If He had brought us
into the land of Israel,
and had not built for us the Temple Dayenu, it would have sufficed
us!
But God keeps on
giving and for that we give thanks.
This
week we have been looking at “Incorporation” in the church, and I
have been looking at it in my life. On the church level we are trying
to create a better system of making sure that those people who God
calls to our faith community are welcomed and brought into the body
of this church. As we heard at the meeting on Tuesday night, the word
incorporation comes from the Latin word corpus
meaning “body”.
I
came to the meeting a little bit tired because I had spent the day
out of the office at a service of a Reaffirmation of my Ordination
Vows along with most of the other clergy in the diocese.
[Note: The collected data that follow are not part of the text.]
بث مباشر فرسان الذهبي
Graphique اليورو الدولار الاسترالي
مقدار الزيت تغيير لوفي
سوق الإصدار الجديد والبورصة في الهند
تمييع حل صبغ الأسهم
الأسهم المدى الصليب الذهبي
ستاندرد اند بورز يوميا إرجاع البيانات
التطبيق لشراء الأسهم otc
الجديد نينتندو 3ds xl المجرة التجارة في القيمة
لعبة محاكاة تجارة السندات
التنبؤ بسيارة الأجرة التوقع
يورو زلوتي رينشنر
I traveled
three hours there and three hours back which gave me a lot of time to
think about why the heck I ever became a Priest. I became a Priest
because I am, first and foremost, a servant of Christ, and this path
was the best way for me to live into that service. Tonight on Maundy
Thursday we conduct our service because we are called to reaffirm our
incorporation of Jesus Christ into our lives and we reaffirm our
identity of being servants of the Risen Lord.
There
are two parts to this service; the first part is the remembrance of
Jesus’ institution of the Eucharist during the context of a
Passover meal. Passover is a time when the Jewish people would gather
together to remember why they are Jews and what it means that they
are Jewish. They remember that their ancestors had a relationship
with God and the Spirit of that God which led them out of bondage in
Egypt and through the wilderness, where they were fed with bread from
divine hands and brought into a Promised Land where they would give
thanksgiving with the wine that was the fruit of the earth. Even if
that would have all been enough, Dayenu, Jesus tells them there is
more that God continues to do. Jesus takes the bread and reminds his
followers that they are still reaffirming that they are heirs of the
promise of a relationship with God, that God’s spirit would lead
them out of the bondage in which they find themselves, through the
wilderness times when they fear there is not enough for them. Yet in
the wilderness they are given nourishment for the soul from the
divine hand, so that they are delivered into a new place of living in
the soul, tasting the gifts of God and discovering the True Self.
Jesus says to his followers to take the bread and wine of the
Passover and add another layer of meaning and see that he, Jesus, is
giving his life, his body and blood, so that they might obtain the
promises of being children of the living God.
The
second part of the service is when Jesus demonstrates another way of
giving himself to them and kneels down and washes their feet as their
servant. He urges, indeed commands, that they become what they eat.
As he is the servant of the living God and they symbolically take him
in, his body into theirs, incorporate him into their bodies, so they
become servants as well.
For
the last 30 years I have reaffirmed my ordination vows on the Tuesday
of Holy Week. Dayenu.
For
the past 40+ years I have reaffirmed my servant identity almost every
year on the Thursday of Holy Week when I allow my feet to be washed
and when I wash another’s feet. Dayenu.
Each
week I continue to reaffirm my dependence on the Spirit of the Living
God when I commit to taking into my body the promises that God gives
us during the Sunday services. Dayenu.
Each
day I continue to reaffirm whose I am when I wake up in prayer and go
to sleep in prayer to the One who gives me life. Dayenu.
God
keeps on giving each minute of each day of each year. Dayenu.